As land-dwelling creatures it’s all too easy to forget about our oceans and how they’re doing. Luckily, the greeting cards made by wildlife photographers and visual artists are handy and affordable ways to stay connected to where the whales live.
Two Different Styles
I have pretty different reactions to photography compared to artwork; take a look for yourself, comparing your reactions to the Orca photo and visual art below.
Photography seems to bring me out into the Orca’s world. I’ve been enjoying our local whale watching blog where citizen scientists are bringing us great photos of unexpected numbers of whales and our five young Orcas. The still photos posted with comments by local citizen scientists convey the excitement of recognizing individual Orcas by name. The occasional video (scroll to September 21) really gives me the sense of being out on the water and watching the whales live.
Rather than bringing me out onto the water, art images of marine life bring the ocean right into the everyday flow of my life. Greeting cards over my desk, stuck in the corner of a mirror, and caught on the fridge door bring the Orca shapes and movement home to me in a more intimate way.

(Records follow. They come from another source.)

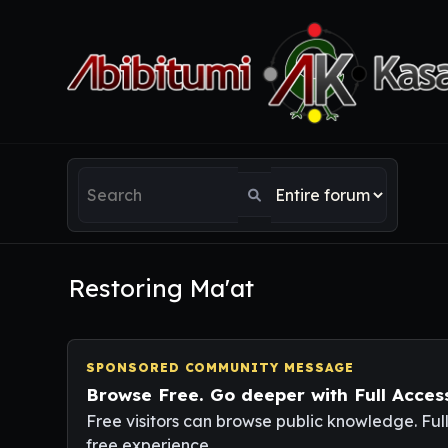
Restoring Ma'at
SPONSORED COMMUNITY MESSAGE
Browse Free. Go deeper with Full Acces
Free visitors can browse public knowledge. Ful
free experience.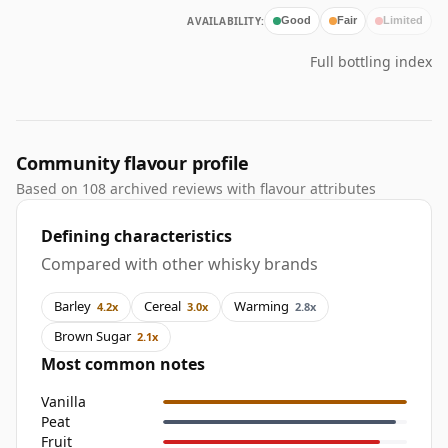
AVAILABILITY:
Good
Fair
Limited
Full bottling index
Community flavour profile
Based on 108 archived reviews with flavour attributes
Defining characteristics
Compared with other whisky brands
Barley
Cereal
Warming
4.2x
3.0x
2.8x
Brown Sugar
2.1x
Most common notes
Vanilla
Peat
Fruit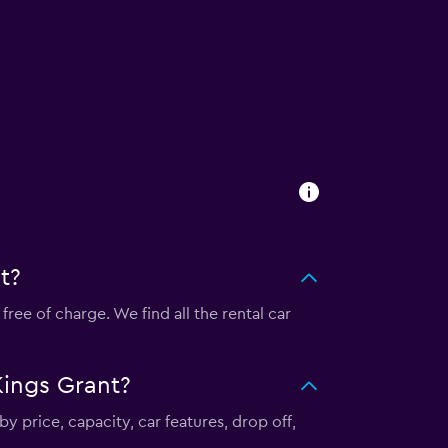
t?
ee of charge. We find all the rental car
Kings Grant?
y price, capacity, car features, drop off,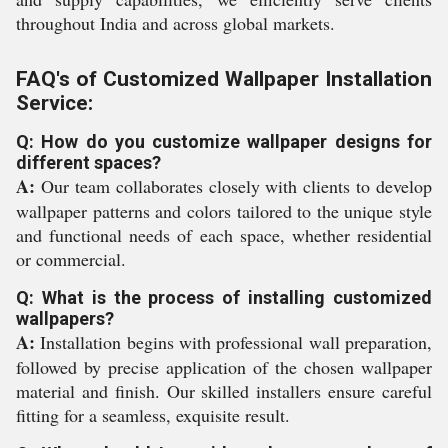
throughout India and across global markets.
FAQ's of Customized Wallpaper Installation
Service:
Q: How do you customize wallpaper designs for
different spaces?
A:
Our team collaborates closely with clients to develop
wallpaper patterns and colors tailored to the unique style
and functional needs of each space, whether residential
or commercial.
Q: What is the process of installing customized
wallpapers?
A:
Installation begins with professional wall preparation,
followed by precise application of the chosen wallpaper
material and finish. Our skilled installers ensure careful
fitting for a seamless, exquisite result.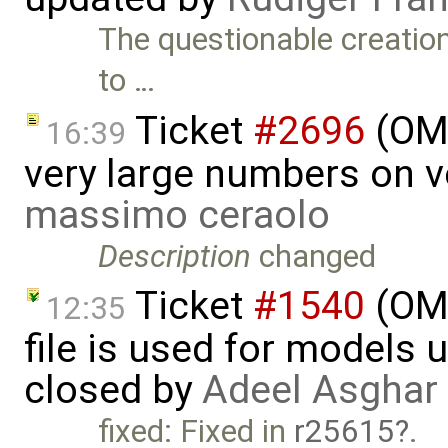
The questionable creatio
to …
Ticket
#2696
(OME
16:39
very large numbers on ve
massimo ceraolo
Description
changed
Ticket
#1540
(OME
12:35
file is used for models 
closed by
Adeel Asghar
fixed: Fixed in
r25615
.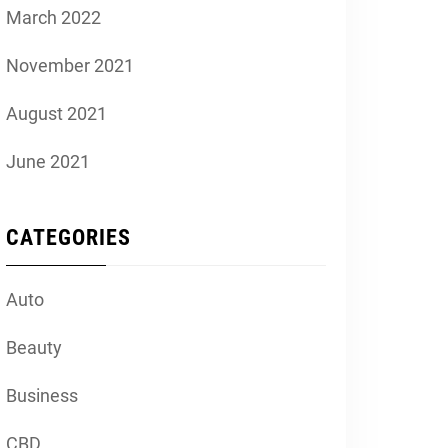
March 2022
November 2021
August 2021
June 2021
CATEGORIES
Auto
Beauty
Business
CBD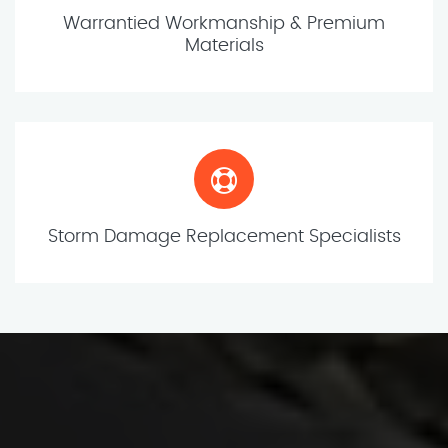
Warrantied Workmanship & Premium
Materials
Storm Damage Replacement Specialists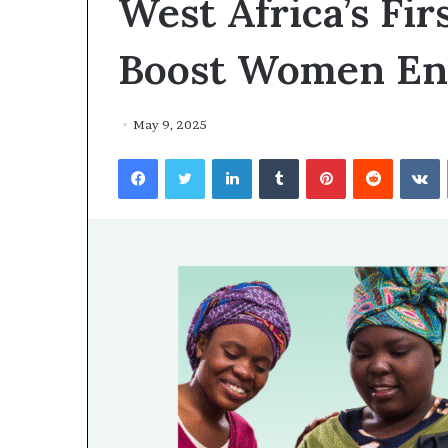
West Africa’s Fi
Boost Women En
May 9, 2025
Facebook
Twitter
LinkedIn
Tumblr
Pinterest
Reddit
VKontakte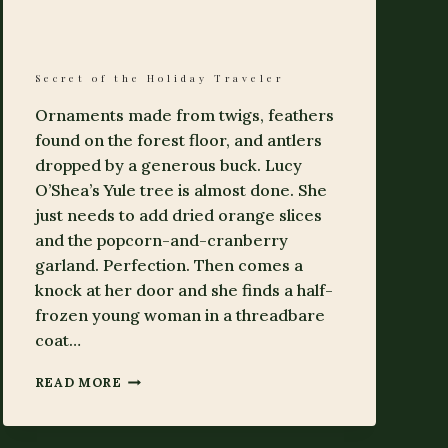
Secret of the Holiday Traveler
Ornaments made from twigs, feathers
found on the forest floor, and antlers
dropped by a generous buck. Lucy
O’Shea’s Yule tree is almost done. She
just needs to add dried orange slices
and the popcorn-and-cranberry
garland. Perfection. Then comes a
knock at her door and she finds a half-
frozen young woman in a threadbare
coat…
SECRET
READ MORE
OF
THE
HOLIDAY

One of my favorite local artists, Francy Blumhagen makes each of her individual nature notecards by hand including Orcas in their watery world. Her personal style using handcarved stamps and torn art papers emphasizes for me the overall textures of the Orcas' watery atmosphere rather than any biological details. You can enjoy and treat yourself to her very affordable art online or at Brackenwood Gallery in Langley, Washington.
Take a minute to think how you stay connected to those often distant waters where the whales play. Maybe it’s a keychain, picture books for your kids, or a bumper sticker. Or maybe it’s time to treat yourself to some new art or photography.